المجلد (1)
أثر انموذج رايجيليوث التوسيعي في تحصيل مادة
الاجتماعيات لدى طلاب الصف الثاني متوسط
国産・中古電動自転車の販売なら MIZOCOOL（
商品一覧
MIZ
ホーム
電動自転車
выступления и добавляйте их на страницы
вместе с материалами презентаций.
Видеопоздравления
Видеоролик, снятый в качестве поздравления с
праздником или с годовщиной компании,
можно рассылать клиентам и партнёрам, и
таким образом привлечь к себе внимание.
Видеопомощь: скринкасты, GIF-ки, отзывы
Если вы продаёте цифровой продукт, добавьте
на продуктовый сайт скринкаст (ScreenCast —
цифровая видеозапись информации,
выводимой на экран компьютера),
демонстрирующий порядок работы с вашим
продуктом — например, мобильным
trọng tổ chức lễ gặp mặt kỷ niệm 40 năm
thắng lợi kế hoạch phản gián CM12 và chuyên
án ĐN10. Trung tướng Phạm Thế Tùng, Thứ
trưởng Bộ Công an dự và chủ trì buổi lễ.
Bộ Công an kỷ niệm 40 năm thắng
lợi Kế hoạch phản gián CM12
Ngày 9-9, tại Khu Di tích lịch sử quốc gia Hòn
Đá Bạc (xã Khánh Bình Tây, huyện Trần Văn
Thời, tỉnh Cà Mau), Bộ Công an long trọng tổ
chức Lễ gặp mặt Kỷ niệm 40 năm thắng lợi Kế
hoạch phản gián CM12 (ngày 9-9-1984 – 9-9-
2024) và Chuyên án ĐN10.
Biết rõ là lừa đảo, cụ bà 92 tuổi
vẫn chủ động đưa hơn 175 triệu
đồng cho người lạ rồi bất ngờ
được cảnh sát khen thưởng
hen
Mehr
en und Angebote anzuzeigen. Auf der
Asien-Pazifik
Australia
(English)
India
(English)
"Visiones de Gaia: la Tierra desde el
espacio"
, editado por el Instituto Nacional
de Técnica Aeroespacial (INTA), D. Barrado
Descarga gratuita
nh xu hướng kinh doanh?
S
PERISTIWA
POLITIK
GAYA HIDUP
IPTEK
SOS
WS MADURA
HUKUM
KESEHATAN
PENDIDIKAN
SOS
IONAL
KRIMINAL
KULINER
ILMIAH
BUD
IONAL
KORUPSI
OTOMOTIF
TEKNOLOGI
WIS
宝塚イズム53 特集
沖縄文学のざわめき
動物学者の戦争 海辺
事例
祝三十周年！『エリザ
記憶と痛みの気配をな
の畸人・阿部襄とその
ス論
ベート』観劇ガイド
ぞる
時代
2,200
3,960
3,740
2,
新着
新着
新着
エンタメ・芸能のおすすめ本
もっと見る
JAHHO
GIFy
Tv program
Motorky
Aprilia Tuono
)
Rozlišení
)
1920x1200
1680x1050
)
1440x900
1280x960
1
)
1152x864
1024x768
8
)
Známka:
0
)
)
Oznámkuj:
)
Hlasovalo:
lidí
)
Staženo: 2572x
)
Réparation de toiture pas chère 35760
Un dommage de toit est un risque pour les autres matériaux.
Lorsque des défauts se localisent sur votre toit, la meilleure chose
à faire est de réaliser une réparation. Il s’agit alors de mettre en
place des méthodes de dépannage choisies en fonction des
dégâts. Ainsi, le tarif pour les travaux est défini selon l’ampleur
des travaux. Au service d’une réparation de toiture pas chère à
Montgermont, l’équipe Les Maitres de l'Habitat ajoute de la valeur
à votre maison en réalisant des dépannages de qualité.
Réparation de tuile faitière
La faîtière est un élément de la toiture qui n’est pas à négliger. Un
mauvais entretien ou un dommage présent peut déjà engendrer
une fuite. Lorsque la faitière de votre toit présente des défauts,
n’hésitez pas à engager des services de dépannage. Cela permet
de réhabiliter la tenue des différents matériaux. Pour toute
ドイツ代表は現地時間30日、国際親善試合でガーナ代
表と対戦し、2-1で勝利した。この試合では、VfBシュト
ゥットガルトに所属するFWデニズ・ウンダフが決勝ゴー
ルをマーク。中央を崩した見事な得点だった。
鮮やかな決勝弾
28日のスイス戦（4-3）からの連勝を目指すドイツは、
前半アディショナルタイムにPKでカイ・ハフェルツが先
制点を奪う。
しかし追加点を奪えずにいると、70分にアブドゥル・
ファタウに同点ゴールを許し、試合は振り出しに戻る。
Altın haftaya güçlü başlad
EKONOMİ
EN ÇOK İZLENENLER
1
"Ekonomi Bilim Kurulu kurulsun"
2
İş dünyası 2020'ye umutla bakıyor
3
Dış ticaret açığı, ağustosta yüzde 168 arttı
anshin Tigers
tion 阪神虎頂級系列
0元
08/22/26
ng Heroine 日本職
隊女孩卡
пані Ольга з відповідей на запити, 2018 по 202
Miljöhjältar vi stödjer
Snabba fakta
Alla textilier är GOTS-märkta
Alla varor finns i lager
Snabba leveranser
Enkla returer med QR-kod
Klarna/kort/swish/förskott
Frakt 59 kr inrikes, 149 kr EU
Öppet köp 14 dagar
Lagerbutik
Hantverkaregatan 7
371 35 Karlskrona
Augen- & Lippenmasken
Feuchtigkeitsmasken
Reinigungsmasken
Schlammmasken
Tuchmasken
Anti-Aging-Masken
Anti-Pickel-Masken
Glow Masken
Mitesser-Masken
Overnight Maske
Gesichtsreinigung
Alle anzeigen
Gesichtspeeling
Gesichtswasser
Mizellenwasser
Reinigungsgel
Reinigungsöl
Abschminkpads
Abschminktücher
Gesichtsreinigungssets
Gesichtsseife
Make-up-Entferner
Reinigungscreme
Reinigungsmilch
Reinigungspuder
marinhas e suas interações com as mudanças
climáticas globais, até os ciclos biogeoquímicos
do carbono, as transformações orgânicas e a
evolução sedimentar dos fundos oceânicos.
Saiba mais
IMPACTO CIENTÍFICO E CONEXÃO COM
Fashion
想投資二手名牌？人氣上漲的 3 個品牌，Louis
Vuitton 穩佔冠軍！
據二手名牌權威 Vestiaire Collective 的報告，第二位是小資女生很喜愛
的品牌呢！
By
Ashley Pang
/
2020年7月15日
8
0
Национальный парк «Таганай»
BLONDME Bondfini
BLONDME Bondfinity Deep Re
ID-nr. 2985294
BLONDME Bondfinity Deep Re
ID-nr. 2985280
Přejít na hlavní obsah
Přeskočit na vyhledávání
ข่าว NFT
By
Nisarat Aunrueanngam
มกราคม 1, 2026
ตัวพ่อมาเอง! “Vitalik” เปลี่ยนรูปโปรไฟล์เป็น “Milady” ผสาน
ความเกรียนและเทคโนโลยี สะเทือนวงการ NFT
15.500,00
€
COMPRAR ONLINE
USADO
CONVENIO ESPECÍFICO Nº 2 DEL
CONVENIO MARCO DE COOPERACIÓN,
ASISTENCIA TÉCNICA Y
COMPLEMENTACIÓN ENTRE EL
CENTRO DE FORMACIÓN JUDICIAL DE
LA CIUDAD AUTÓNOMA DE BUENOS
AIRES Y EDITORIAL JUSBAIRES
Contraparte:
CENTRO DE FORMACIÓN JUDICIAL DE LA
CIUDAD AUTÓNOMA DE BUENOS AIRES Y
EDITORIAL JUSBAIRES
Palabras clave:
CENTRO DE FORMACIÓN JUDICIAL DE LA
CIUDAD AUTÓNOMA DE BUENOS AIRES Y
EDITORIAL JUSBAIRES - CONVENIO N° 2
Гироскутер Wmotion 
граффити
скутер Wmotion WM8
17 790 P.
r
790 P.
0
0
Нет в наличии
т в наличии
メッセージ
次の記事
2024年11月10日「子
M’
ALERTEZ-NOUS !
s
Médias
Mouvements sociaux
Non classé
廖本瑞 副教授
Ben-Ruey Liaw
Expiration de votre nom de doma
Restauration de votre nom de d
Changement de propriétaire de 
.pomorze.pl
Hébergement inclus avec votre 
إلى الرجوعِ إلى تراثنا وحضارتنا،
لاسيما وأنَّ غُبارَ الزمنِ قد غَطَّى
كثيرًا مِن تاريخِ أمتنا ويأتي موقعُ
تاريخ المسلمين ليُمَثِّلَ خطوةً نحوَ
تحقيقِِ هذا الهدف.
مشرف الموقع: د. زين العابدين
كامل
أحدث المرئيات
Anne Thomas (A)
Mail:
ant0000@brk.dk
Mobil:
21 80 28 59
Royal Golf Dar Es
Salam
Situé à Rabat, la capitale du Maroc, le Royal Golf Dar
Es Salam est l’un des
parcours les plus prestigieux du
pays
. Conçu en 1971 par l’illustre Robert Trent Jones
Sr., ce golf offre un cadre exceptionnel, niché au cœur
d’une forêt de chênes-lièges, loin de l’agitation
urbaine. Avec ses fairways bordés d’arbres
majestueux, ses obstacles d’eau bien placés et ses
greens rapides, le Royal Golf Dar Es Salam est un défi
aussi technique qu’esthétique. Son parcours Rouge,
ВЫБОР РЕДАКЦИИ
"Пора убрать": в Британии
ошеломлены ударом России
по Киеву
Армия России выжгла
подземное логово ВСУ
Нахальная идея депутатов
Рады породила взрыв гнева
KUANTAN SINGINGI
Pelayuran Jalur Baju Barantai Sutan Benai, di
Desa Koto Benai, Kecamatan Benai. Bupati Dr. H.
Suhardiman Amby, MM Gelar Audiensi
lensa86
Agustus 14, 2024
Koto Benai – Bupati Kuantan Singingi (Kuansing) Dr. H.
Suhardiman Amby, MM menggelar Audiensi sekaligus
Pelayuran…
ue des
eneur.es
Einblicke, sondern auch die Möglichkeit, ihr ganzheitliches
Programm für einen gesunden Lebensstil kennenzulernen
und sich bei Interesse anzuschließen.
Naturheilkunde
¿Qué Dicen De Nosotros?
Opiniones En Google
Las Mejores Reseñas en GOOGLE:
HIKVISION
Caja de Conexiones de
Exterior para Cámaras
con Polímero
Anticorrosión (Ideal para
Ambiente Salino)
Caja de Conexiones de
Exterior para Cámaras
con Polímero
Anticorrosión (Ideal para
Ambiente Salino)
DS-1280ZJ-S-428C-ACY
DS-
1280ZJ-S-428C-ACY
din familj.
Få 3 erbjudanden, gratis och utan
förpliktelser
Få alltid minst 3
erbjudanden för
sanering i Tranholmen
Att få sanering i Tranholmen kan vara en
··········
**WORK INSTRUCTION:**
List the lines of the material in which the word "matériaux" occurs.

**RESULT:**
Un dommage de toit est un risque pour les autres matériaux.
de réhabiliter la tenue des différents matériaux. Pour toute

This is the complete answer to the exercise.